6. Il résulte de ce qui précède, et sans qu’il soit besoin d’examiner les autres moyens des requêtes, que M. A est fondé à demander l’annulation de l’arrêté du 6 septembre 2024 par lequel le préfet des Yvelines a refusé de lui délivrer un titre de séjour, ainsi que, par voie de conséquence, l’annulation des décisions l’obligeant à quitter le territoire français dans un délai de trente jours et fixant le pays de renvoi, ainsi que l’annulation de la décision portant refus implicite de sa demande de titre de séjour.
Sur les conclusions à fin d’injonction :
7. En raison du motif qui la fonde, l’annulation des décisions attaquées implique, sous réserve de changements de circonstances de fait ou de droit et dans les circonstances particulières de l’espèce, qu’une carte de séjour temporaire portant la mention « salarié » soit délivrée au requérant. Il y a lieu d’enjoindre au préfet des Yvelines ou à tout autre préfet territorialement compétent de lui délivrer ce titre de séjour dans un délai de deux mois à compter de la notification du présent jugement et de le munir, dans l’attente, d’une autorisation provisoire de séjour l’autorisant à travailler. Il n’y a pas lieu d’assortir cette injonction d’une astreinte.

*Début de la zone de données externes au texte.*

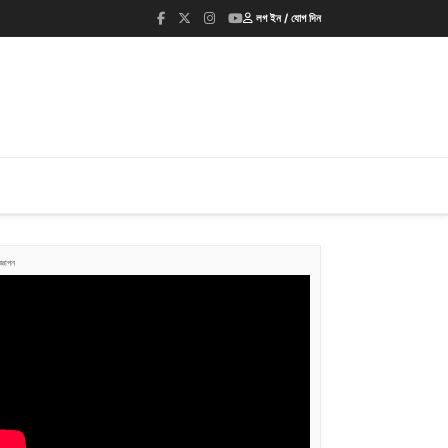
লগ ইন / যোগ দিন
জ্ঞাপন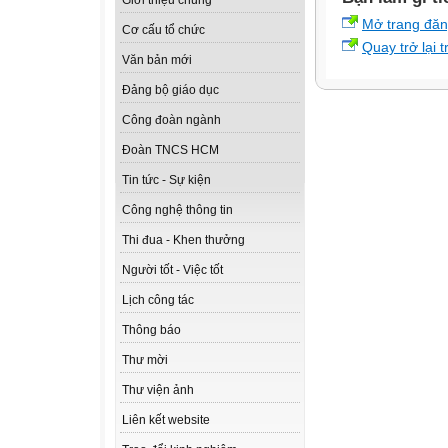
Giới thiệu chung
Mở trang đă
Cơ cấu tổ chức
Quay trở lại 
Văn bản mới
Đảng bộ giáo dục
Công đoàn ngành
Đoàn TNCS HCM
Tin tức - Sự kiện
Công nghệ thông tin
Thi đua - Khen thưởng
Người tốt - Việc tốt
Lịch công tác
Thông báo
Thư mời
Thư viện ảnh
Liên kết website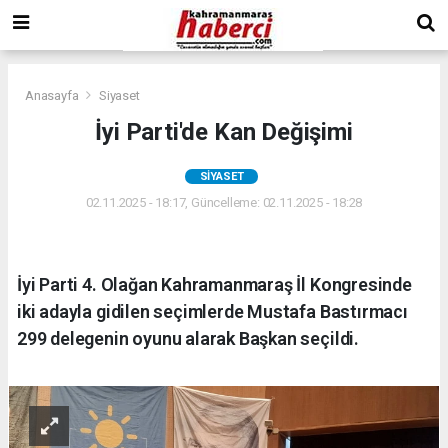
Anasayfa
Siyaset
İyi Parti'de Kan Değişimi
SIYASET
02.11.2025 - 18:17, Güncelleme: 02.11.2025 - 18:28
İyi Parti 4. Olağan Kahramanmaraş İl Kongresinde
iki adayla gidilen seçimlerde Mustafa Bastırmacı
299 delegenin oyunu alarak Başkan seçildi.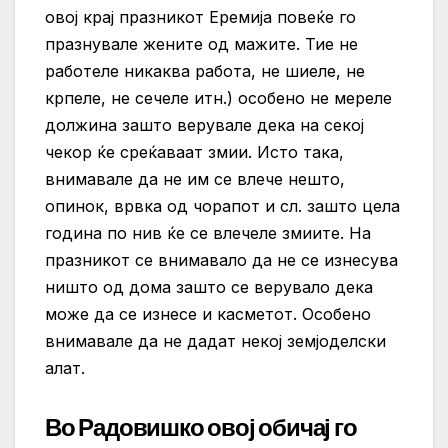
овој крај празникот Еремија повеќе го
празнувале жените од мажите. Тие не
работеле никаква работа, не шиеле, не
крпеле, не сечеле итн.) особено не мереле
должина зашто верувале дека на секој
чекор ќе среќаваат змии. Исто така,
внимавале да не им се влече нешто,
опинок, врвка од чорапот и сл. зашто цела
година по нив ќе се влечеле змиите. На
празникот се внимавало да не се изнесува
ништо од дома зашто се верувало дека
може да се изнесе и касметот. Особено
внимавале да не дадат некој земјоделски
алат.
Во Радовишко овој обичај го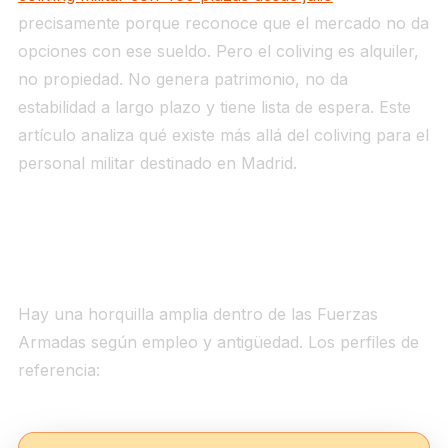
precisamente porque reconoce que el mercado no da
opciones con ese sueldo. Pero el coliving es alquiler,
no propiedad. No genera patrimonio, no da
estabilidad a largo plazo y tiene lista de espera. Este
artículo analiza qué existe más allá del coliving para el
personal militar destinado en Madrid.
El sueldo real de un militar en Madrid en 2026
Hay una horquilla amplia dentro de las Fuerzas
Armadas según empleo y antigüedad. Los perfiles de
referencia: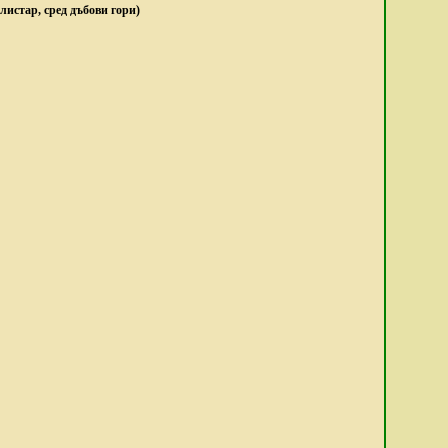
листар, сред дъбови гори)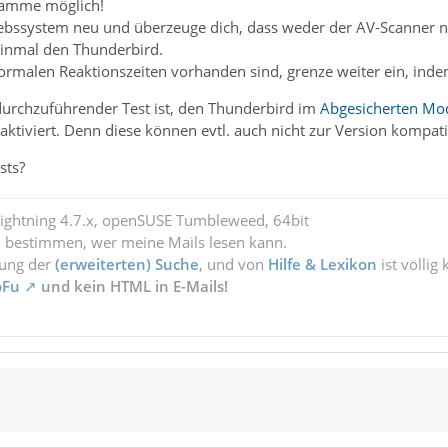
gramme möglich!
ebssystem neu und überzeuge dich, dass weder der AV-Scanner noc
einmal den Thunderbird.
 normalen Reaktionszeiten vorhanden sind, grenze weiter ein, in
 durchzuführender Test ist, den Thunderbird im
Abgesicherten Mo
ktiviert. Denn diese können evtl. auch nicht zur Version kompati
sts?
Lightning 4.7.x, openSUSE Tumbleweed, 64bit
l bestimmen, wer meine Mails lesen kann.
zung der
(erweiterten) Suche
, und von
Hilfe & Lexikon
ist völlig
oFu
und kein HTML in E-Mails!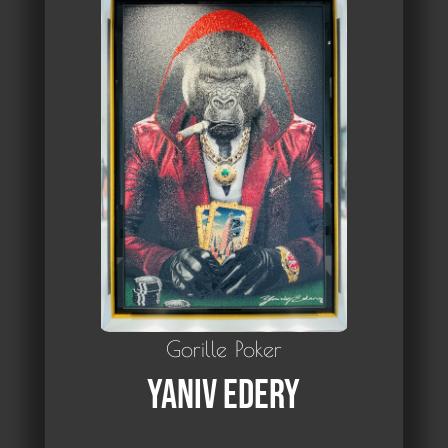
Gorille Poker
Yaniv Edery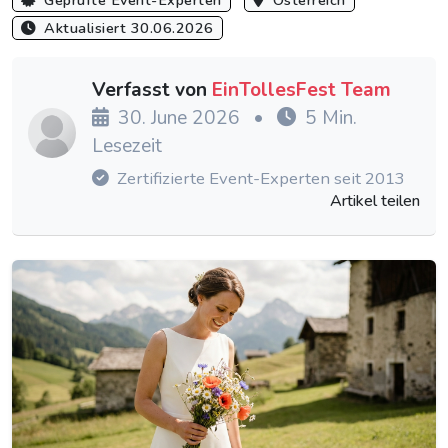
Geprüfte Event-Experten
Österreich
Aktualisiert 30.06.2026
Verfasst von
EinTollesFest Team
30. June 2026
•
5 Min.
Lesezeit
Zertifizierte Event-Experten seit 2013
Artikel teilen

Sur les frais liés au litige :
8. Dans les circonstances de l’espèce, il y a lieu de mettre à la charge de l’Etat le versement à M. A d’une somme de 1 000 euros en application des dispositions de l’article L. 761-1 du code de justice administrative.
D E C I D E :
Article 1er : L’arrêté du préfet des Yvelines du 6 septembre 2024 et la décision portant refus implicite de délivrance d’un titre de séjour à M. A sont annulés.
Article 2 : Il est enjoint au préfet des Yvelines, ou à tout préfet territorialement compétent, de délivrer à M. A un titre de séjour portant la mention « salarié » dans un délai de deux mois à compter de la notification du présent jugement et de le munir, dans l’attente, d’une autorisation provisoire de séjour l’autorisant à travailler.
Article 3 : L’Etat versera à M. A une somme de 1 000 euros au titre de l’article L. 761-1 du code de justice administrative.
Article 4 : Le surplus des conclusions des requêtes est rejeté.
Article 5 : Le présent jugement sera notifié à M. B A et au préfet des Yvelines.
Délibéré après l’audience du 13 janvier 2025, à laquelle siégeaient :
M. Ouardes, président,
Mme Marc, première conseillère,
M. Hecht, premier conseiller.
Rendu public par mise à disposition au greffe le 27 janvier 2025.
La rapporteure,
signé
E. Marc
Le président,
signé
P. Ouardes
La greffière,
signé
E. Amegee
La République mande et ordonne au préfet des Yvelines en ce qui le concerne et à tous commissaires de justice à ce requis en ce qui concerne les voies de droit commun contre les parties privées de pourvoir à l’exécution de la présente décision.